AVAILABLE RECORDS:
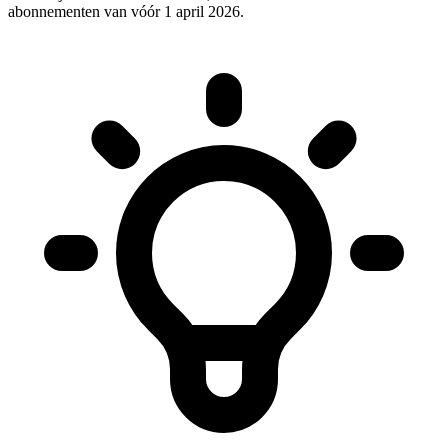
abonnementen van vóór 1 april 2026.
--
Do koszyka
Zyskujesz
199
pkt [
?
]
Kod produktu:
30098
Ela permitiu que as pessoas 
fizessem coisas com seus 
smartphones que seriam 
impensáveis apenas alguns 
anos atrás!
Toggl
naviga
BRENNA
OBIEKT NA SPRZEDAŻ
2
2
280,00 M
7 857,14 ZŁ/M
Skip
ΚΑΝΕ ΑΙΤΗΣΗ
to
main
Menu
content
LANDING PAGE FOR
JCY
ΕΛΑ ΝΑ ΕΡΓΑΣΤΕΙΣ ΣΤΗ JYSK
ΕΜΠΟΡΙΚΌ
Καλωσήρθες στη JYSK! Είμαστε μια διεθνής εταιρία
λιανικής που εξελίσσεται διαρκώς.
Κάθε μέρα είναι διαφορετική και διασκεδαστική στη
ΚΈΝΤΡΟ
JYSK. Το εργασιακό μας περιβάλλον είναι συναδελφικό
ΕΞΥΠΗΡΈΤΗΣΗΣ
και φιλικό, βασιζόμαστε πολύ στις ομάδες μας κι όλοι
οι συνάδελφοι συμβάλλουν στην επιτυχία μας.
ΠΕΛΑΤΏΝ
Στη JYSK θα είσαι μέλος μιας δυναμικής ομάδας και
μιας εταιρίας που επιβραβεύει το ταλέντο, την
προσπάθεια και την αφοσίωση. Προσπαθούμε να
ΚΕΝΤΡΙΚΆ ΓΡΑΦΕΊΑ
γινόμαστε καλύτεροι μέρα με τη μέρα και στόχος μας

WHAT IS EXPECTED: Go through the entries above and copy out every line that includes the word "μιας".

REPLY:
Στη JYSK θα είσαι μέλος μιας δυναμικής ομάδας και
μιας εταιρίας που επιβραβεύει το ταλέντο, την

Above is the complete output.